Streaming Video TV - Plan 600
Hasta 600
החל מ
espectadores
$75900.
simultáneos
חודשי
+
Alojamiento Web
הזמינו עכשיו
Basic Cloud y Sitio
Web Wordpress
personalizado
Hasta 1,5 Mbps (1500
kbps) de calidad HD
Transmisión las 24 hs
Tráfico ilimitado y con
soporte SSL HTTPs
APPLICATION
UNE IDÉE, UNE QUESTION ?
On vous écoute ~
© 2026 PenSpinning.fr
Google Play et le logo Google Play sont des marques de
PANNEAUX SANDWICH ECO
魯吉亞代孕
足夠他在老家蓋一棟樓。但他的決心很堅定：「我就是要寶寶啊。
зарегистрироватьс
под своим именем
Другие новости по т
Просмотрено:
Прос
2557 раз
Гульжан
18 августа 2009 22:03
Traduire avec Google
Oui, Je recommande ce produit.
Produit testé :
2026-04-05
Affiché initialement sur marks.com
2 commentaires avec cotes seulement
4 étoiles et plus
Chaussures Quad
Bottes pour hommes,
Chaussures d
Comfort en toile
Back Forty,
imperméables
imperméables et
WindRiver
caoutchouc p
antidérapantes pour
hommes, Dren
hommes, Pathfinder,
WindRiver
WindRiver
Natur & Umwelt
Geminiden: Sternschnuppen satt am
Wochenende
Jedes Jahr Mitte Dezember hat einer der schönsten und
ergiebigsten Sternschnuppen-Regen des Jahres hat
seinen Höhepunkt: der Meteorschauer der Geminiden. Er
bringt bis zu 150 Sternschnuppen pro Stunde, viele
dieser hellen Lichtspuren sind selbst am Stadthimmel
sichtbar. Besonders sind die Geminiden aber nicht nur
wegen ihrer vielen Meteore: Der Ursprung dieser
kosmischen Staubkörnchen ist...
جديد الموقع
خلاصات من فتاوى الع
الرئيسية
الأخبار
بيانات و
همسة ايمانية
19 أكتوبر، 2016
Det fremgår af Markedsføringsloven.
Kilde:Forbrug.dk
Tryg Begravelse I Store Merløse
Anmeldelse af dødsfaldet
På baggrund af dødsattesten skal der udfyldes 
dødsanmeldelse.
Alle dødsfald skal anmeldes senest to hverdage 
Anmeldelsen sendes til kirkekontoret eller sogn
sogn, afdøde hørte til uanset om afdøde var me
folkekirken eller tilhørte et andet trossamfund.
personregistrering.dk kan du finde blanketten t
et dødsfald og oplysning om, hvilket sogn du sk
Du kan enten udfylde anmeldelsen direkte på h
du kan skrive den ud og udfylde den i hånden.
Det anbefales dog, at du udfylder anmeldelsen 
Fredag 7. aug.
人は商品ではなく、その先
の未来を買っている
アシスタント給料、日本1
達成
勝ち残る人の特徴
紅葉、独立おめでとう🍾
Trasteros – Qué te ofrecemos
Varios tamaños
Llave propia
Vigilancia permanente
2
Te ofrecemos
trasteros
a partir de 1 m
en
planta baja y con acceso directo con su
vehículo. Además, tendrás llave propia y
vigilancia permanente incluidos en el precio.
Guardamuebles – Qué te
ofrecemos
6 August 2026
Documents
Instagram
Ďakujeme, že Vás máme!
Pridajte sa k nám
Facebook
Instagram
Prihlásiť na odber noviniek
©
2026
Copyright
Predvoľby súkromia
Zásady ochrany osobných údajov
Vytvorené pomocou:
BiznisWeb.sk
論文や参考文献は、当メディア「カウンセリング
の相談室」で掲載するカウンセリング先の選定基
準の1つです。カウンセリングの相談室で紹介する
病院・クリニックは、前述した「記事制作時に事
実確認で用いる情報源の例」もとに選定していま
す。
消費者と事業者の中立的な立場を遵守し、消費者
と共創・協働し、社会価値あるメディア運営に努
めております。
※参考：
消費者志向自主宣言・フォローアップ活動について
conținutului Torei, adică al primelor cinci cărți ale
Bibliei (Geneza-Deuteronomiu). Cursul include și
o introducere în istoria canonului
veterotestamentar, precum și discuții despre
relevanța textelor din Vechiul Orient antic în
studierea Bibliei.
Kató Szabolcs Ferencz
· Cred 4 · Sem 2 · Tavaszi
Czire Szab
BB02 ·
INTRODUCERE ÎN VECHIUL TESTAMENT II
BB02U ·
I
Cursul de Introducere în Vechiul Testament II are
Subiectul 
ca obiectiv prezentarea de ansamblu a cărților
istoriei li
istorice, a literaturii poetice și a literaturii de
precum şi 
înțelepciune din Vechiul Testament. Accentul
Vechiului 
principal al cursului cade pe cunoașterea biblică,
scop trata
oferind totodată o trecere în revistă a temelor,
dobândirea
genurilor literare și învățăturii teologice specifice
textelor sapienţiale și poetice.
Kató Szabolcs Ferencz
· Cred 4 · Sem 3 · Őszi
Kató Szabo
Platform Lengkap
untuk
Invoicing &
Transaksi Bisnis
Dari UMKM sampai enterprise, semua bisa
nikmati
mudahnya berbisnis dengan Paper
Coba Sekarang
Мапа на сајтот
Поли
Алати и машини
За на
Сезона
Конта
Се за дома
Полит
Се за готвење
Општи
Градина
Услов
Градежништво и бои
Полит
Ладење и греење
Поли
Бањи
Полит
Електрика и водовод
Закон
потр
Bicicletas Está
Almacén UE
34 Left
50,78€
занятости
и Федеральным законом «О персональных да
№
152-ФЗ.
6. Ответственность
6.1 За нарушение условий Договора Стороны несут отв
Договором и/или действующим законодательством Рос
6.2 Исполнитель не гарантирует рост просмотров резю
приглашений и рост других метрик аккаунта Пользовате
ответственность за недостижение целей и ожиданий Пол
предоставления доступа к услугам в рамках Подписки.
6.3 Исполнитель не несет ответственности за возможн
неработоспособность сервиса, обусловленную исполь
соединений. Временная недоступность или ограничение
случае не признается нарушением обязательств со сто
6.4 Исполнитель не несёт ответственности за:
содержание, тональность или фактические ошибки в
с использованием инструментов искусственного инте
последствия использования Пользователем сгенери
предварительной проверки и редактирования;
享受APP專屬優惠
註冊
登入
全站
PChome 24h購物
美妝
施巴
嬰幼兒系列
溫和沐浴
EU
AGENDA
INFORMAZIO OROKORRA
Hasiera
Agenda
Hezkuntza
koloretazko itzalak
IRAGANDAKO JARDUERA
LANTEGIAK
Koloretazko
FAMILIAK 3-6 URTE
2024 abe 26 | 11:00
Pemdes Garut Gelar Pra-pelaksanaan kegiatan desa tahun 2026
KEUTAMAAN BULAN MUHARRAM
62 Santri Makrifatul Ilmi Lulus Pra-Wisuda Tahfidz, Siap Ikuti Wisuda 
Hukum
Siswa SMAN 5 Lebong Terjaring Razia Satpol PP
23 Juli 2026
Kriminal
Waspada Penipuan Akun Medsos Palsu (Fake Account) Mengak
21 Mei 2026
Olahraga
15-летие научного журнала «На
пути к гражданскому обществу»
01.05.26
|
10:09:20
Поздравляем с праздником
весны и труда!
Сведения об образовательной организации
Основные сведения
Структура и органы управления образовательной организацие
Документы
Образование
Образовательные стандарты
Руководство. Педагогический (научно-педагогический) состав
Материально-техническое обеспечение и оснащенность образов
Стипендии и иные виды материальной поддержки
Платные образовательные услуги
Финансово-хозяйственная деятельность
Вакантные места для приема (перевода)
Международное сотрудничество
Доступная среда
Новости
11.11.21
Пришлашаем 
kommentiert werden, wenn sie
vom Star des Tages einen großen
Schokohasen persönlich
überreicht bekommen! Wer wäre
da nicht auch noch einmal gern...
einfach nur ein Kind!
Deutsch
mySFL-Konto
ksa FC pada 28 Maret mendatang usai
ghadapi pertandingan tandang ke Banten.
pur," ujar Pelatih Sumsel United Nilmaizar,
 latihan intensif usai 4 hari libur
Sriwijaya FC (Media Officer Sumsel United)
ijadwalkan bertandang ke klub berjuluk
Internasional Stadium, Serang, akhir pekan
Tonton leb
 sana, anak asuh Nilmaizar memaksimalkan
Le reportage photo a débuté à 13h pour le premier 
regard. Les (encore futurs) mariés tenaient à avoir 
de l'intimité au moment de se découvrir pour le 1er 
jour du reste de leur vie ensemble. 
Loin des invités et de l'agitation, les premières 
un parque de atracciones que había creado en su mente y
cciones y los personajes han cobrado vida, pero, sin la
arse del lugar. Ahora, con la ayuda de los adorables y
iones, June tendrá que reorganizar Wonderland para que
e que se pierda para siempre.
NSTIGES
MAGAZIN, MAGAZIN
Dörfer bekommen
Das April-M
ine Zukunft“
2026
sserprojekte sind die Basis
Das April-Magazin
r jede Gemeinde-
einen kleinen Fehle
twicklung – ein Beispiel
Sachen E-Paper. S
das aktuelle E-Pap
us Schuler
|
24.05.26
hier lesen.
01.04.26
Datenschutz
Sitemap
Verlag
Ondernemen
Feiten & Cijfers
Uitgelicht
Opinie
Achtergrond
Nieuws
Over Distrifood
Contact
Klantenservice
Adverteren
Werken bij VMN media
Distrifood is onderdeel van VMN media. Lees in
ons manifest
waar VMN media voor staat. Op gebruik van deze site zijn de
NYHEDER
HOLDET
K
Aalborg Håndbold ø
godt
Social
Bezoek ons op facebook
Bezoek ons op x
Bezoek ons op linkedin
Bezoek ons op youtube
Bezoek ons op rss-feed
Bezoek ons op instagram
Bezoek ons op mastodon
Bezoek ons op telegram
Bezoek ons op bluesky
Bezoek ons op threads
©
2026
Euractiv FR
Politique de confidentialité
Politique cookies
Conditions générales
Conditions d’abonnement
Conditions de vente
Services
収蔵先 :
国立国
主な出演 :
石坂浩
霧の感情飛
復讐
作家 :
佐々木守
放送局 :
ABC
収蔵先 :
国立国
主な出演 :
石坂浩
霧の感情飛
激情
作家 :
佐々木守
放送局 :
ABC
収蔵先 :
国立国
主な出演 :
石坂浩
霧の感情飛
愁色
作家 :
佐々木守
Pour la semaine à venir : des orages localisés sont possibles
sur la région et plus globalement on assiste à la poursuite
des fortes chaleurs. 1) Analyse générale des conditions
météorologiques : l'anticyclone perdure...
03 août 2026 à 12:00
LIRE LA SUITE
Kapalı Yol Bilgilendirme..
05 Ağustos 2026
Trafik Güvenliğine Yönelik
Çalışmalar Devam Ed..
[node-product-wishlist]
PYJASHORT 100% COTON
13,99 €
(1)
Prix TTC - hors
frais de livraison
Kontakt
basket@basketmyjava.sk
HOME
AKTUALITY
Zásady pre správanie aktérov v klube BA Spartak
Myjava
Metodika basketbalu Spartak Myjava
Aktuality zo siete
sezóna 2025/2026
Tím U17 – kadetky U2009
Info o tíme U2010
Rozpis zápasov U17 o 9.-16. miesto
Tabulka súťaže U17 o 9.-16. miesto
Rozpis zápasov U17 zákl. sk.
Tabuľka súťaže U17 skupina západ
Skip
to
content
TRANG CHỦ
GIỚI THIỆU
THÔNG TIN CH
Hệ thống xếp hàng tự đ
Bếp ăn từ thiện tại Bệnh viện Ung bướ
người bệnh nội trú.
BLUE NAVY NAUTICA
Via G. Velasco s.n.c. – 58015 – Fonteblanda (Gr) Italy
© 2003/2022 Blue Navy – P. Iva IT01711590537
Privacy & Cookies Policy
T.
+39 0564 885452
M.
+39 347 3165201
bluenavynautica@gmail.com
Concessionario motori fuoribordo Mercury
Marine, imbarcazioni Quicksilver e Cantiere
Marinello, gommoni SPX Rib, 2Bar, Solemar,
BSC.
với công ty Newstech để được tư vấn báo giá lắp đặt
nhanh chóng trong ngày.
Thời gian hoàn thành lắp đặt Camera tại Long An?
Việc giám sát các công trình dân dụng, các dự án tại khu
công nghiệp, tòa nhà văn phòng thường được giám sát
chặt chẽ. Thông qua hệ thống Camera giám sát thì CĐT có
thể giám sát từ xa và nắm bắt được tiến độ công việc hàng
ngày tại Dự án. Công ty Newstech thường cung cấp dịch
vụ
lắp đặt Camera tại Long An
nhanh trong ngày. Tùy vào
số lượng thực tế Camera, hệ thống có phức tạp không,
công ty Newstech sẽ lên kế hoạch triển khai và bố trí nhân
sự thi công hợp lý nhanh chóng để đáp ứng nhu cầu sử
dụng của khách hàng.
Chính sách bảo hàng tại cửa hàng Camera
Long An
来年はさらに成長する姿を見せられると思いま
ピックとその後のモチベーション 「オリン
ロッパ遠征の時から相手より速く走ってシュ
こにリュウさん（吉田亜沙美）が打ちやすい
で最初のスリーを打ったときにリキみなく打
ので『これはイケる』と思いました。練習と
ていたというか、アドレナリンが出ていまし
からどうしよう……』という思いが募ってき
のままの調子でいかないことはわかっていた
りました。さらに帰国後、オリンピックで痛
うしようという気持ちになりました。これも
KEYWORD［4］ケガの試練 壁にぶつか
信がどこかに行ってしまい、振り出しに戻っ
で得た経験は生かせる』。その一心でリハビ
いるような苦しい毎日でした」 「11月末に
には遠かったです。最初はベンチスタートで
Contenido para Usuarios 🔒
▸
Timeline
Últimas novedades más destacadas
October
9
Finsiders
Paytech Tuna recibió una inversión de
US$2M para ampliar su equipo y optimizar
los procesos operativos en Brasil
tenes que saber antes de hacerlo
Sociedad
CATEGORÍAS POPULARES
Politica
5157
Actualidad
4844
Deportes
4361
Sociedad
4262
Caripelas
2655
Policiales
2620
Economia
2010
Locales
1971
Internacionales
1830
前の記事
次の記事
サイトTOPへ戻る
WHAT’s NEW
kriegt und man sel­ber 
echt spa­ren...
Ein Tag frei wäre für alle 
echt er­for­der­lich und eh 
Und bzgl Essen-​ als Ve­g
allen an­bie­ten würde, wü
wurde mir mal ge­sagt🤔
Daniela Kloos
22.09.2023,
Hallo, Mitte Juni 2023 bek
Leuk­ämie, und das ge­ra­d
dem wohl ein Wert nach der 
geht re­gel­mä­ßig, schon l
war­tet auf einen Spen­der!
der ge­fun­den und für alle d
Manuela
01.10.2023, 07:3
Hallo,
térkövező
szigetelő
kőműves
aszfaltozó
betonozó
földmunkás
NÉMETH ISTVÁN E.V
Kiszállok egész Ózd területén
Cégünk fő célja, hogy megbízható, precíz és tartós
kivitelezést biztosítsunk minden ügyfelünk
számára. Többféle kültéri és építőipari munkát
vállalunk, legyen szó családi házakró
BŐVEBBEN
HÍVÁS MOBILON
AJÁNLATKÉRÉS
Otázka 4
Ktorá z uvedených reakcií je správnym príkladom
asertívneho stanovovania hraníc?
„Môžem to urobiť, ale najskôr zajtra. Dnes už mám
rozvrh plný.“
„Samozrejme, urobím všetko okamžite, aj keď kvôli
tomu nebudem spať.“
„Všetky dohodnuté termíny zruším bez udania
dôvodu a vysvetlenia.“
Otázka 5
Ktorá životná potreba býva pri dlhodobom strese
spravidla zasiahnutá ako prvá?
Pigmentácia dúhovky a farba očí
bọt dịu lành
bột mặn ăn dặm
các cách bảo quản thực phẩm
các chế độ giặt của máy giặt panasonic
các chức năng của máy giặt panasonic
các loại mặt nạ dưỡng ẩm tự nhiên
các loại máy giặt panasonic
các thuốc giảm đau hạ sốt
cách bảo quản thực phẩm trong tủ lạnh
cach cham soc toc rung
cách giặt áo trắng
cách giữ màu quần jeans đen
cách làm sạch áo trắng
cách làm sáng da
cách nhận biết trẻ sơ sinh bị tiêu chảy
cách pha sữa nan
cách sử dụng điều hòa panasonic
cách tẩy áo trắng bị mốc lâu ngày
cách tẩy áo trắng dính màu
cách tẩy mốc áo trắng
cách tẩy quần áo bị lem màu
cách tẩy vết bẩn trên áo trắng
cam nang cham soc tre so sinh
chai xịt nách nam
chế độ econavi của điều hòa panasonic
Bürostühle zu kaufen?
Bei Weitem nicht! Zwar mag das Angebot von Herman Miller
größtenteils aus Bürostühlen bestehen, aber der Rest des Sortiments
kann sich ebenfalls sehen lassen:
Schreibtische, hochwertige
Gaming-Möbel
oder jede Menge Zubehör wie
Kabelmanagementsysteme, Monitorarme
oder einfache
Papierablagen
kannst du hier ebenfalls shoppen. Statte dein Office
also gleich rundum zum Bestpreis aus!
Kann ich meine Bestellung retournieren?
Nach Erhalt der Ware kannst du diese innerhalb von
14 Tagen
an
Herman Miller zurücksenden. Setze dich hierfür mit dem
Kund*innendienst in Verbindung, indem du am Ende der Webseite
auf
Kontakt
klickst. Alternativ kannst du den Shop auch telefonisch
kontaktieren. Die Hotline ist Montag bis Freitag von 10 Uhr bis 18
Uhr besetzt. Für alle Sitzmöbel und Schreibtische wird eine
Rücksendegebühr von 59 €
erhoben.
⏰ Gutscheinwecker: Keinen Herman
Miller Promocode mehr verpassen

□ □ □

• [Exercise]:
Take from the material above the lines running from the one with "6.2 Исполнитель не" through the one with "содержание, тональность или", and repeat them exactly, with nothing else.

• [Solution to the problem]:
6.2 Исполнитель не гарантирует рост просмотров резю
приглашений и рост других метрик аккаунта Пользовате
ответственность за недостижение целей и ожиданий Пол
предоставления доступа к услугам в рамках Подписки.
6.3 Исполнитель не несет ответственности за возможн
неработоспособность сервиса, обусловленную исполь
соединений. Временная недоступность или ограничение
случае не признается нарушением обязательств со сто
6.4 Исполнитель не несёт ответственности за:
содержание, тональность или фактические ошибки в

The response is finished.